Novel Bio Sensor Derived from Cotton Biomass to Monitor Real-Time Soil Moisture and Nitrate

Project Overview

GS20-220
Project Type: Graduate Student
Funds awarded in 2020: $16,500.00
Projected End Date: 08/31/2021
Grant Recipient: Tuskegee University
Region: Southern
State: Alabama
Graduate Student:
Major Professor:
Byungjin Min
Tuskegee University

Commodities

Not commodity specific

Practices

  • Crop Production: irrigation, water management
  • Soil Management: soil quality/health

    Proposal abstract:

    Growing concerns among small farmers and producers for specialty crops about the overuse of water, soil health, inorganic nitrogen supply, and accessibility of soil testing site, underscores the benefits from the use of sustainable and affordable monitoring systems with sensing technologies in crop production. Multiple parameters affect crop production could be optimized onsite using a biosensor in real-time by controlling irrigation water and nitrogen supply. Cellulose derived from biomass can be a good candidate as a bio-based sensor tool due to its inherent moisture absorption property. The adsorb moisture on the cellulose fibers can be converted into electrical signal by printing graphite electrodes on the cellulose surface. The electrical signal intensity could be recorded with microelectronic device. Nitrate concentration in moist soil can also be measured using an electrochemical technique with nitrate ion-selective electrode (ISE). Therefore, we propose to develop a cost-effective cellulose-based biosensor derived from cotton residues to monitor relative humidity and soil nutrients. The specific objectives are 1) to extract pure cellulose from left-over cotton linter and to fabricate a cellulose-based sensor; 2) characterize the sensing performance of the biosensors to monitor moisture and nitrates through soil model system in the greenhouse, and 3) disseminate the results through seminars and field demonstration for small farmers. The successful results of the proposed project would be integrated with low-cost microcontroller communication devices, allows sensing data to be applied for customized farming practices for healthy soil that could result in improving the profitability of crop production by under sourced small farmers.

    Project objectives from proposal:

    The proposed project has three objectives:

    1. To extract pure cellulose from left-over cotton linter and to fabricate a cellulose-based sensor
    2. To characterize the sensing performance of the biosensors to monitor moisture and nitrates through soil model system in the greenhouse, and
    3. To disseminate the results through seminars and field demonstration for small farmers
    Objective Outcomes
    1. Leftover cotton linter considered as waste/residues but could be utilized as value -added products such as pure cellulose and source material for the biochemical sensor.  The biosensor preparation technique is straightforward, cost-effective, eco-friendly.
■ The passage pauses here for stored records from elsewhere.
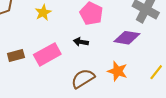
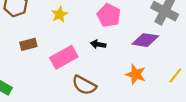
brown rectangle: (16, 55) -> (28, 44), moved
brown semicircle: (83, 79) -> (84, 85), moved, turned -120

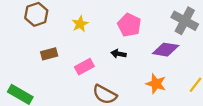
pink rectangle: (64, 57) -> (84, 67), size x0.7

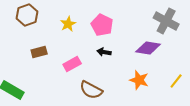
pink pentagon: (129, 25) -> (102, 25), moved

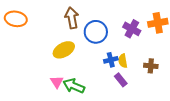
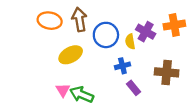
orange ellipse: (16, 19) -> (50, 21), moved
yellow semicircle: (123, 61) -> (130, 42), moved
brown cross: (151, 66) -> (167, 72), size x1.5

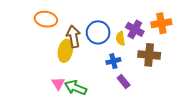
brown arrow: (79, 19) -> (74, 37), moved
yellow ellipse: (71, 55) -> (65, 51), turned -50
brown cross: (167, 72) -> (149, 55), moved

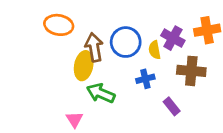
purple rectangle: (124, 82) -> (172, 106), moved
pink triangle: (58, 84) -> (74, 120), moved
green arrow: (76, 88) -> (101, 93), moved

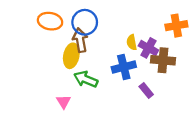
purple cross: (173, 38) -> (148, 48), moved
blue circle: (126, 42) -> (85, 22), moved
blue cross: (145, 79) -> (124, 67), size x1.5

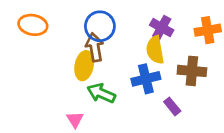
orange ellipse: (50, 21) -> (33, 25), moved
yellow semicircle: (132, 42) -> (155, 50), size x1.5
purple cross: (148, 48) -> (162, 28), moved

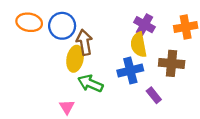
blue circle: (100, 26) -> (62, 26), moved

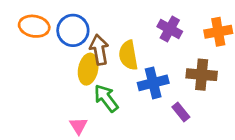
yellow semicircle: (139, 45) -> (128, 55), moved
green arrow: (90, 83) -> (106, 98), turned 30

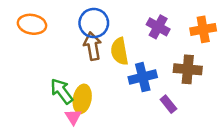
blue circle: (73, 30) -> (94, 23), moved
yellow ellipse: (88, 69) -> (82, 99), moved
green arrow: (106, 98) -> (62, 91), moved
More importantly, the sensor can be prepared at home using household materials with simple instruction and does not require expensive equipment.  This novel technique might be a potential tool for precision farming technology.
    2. Evaluation of sensor properties could give new insides on the application of cellulose as an alternative material to the exiting sensors, especially in gas and electrochemical sensing in a wide application, including food safety, biomedical, and air quality monitoring.
    3. The purpose of the pilot study is for a feasibility study to apply in the real farm system, and a demonstration of the developed sensor and methodology help to disseminate the findings to the target audience.
    Any opinions, findings, conclusions, or recommendations expressed in this publication are those of the author(s) and do not necessarily reflect the view of the U.S. Department of Agriculture or SARE.